Beijing, alongside other major Chinese cities, has moved to ease home purchase restrictions in a bid to stimulate demand in the struggling property market. On Monday, Beijing announced new measures aimed at reducing the financial barriers for homebuyers, following similar moves by Shanghai and Shenzhen.

These measures include lowering the minimum down payment ratio for first-time buyers to 15% and reducing the down payment requirement for second-time buyers to 20%. In addition, Beijing has also loosened rules for non-local buyers, reducing the required duration of social insurance or income tax payments from five years to three in central areas.

These changes come as part of a broader strategy by the Chinese government to stabilize the real estate sector, which has been in decline for several years. The central government has made it clear that turning around the property slump is a priority, with top leaders recently pledging decisive action to prevent further deterioration. The easing of homebuying restrictions in China's major cities marks one of the boldest steps yet in this effort, following other significant policy interventions such as mortgage refinancing and interest rate cuts.

On Sunday, Guangzhou became the first Tier-1 city to completely remove all restrictions on home purchases. The city announced it would no longer review homebuyer eligibility or limit the number of homes individuals could own. Meanwhile, Shanghai and Shenzhen, two of China's largest and most economically significant cities, introduced measures allowing more residents to buy homes in suburban areas while also lowering down payment requirements for first and second homes to 15% and 20%, respectively.

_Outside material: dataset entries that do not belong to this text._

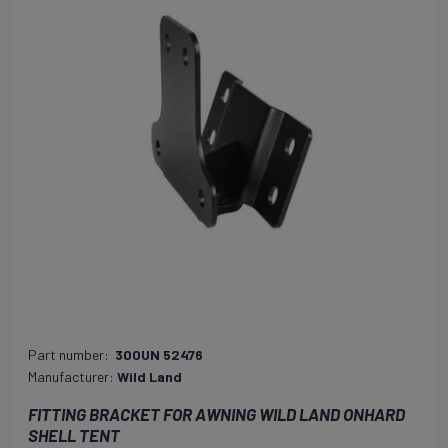
Part number:
300UN 52476
Manufacturer:
Wild Land
FITTING BRACKET FOR AWNING WILD LAND ONHARD
SHELL TENT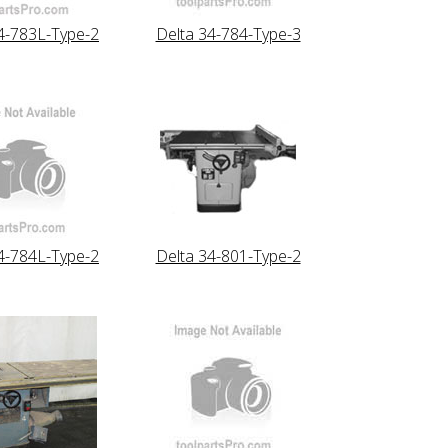
4-783L-Type-2
Delta 34-784-Type-3
4-784L-Type-2
Delta 34-801-Type-2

The central bank, the People's Bank of China (PBOC), has also played a significant role in this campaign, announcing it will allow for the refinancing of existing mortgages. The PBOC's initiative is expected to reduce borrowing costs for homeowners by an average of 50 basis points, potentially saving individual borrowers up to $21 billion annually. The refinancing initiative marks an important expansion of a similar policy introduced last year, which at the time applied only to first-home buyers. Now, second-home buyers will also be eligible for mortgage refinancing, a move that underscores China's urgency to address the property market downturn.

These policies have already had a positive effect on Chinese property stocks, which surged following the announcements. A Bloomberg index tracking Chinese property stocks jumped as much as 14% on Monday morning, driven by the relaxation of homebuying curbs. Shares of major real estate developers like Longfor Group Holdings and China Resources Land saw double-digit gains, with the Hang Seng Mainland Properties Index climbing 7%, adding to last week's impressive 30% gain.

The property sector, which once accounted for more than a quarter of China's GDP, has been in decline since Beijing cracked down on the industry's high debt levels in 2020. The prolonged slump has been exacerbated by weak demand, sluggish economic growth, and over-leveraged developers. These challenges have led to falling property prices and a decline in new home sales, adding to the economic woes facing China as it struggles to maintain stable growth.

Analysts, however, caution that while these measures may help stabilize the market, they are unlikely to trigger a swift recovery. According to Gary Ng, an economist at Natixis, the easing measures are expected to have a more limited effect in smaller cities, where elevated inventory levels and weaker demand pose bigger challenges. He noted that the policy changes could lead to some stabilization in prices, but a sharp turnaround in the property market remains unlikely without additional, more aggressive interventions.

Similarly, Morgan Stanley analysts expressed skepticism that the new policies will fully rejuvenate the market. They noted that while the government's tone has become more supportive of the real estate sector, the focus appears to be on preventing further declines rather than sparking a full recovery. "Regulators are aiming at stabilizing, rather than rejuvenating, the housing market," they said in a note.

The PBOC's additional measures to support state-owned firms in acquiring unsold properties are another key component of the government's approach. The bank plans to ramp up its re-lending program, providing 100% of the principal of bank loans for such purchases. This represents an increase from the 60% announced earlier in the year and reflects the government's broader goal of reducing unsold housing inventories while supporting the broader economy.

Despite these interventions, analysts believe that China's property market will continue to face significant headwinds. According to Nomura, swift fiscal follow-up policies will be essential to stimulating domestic consumption and restoring confidence in the real estate sector. Erica Tay, a director at Maybank Investment Banking Group, highlighted that many pre-sold properties remain incomplete, and addressing this backlog will be crucial to restoring demand among potential homebuyers.